Assignment:
Line tally for the word "メガハウス": count the lines below that contain it and reply with the number alone.

Data entries:
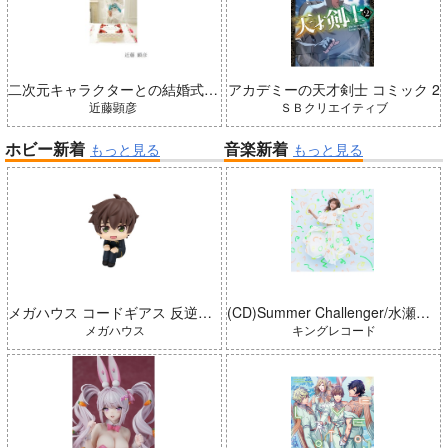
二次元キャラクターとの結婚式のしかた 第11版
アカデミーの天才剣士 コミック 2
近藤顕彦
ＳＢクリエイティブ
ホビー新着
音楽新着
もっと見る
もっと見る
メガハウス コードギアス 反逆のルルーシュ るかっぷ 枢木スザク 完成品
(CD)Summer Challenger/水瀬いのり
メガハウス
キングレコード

Solution:
2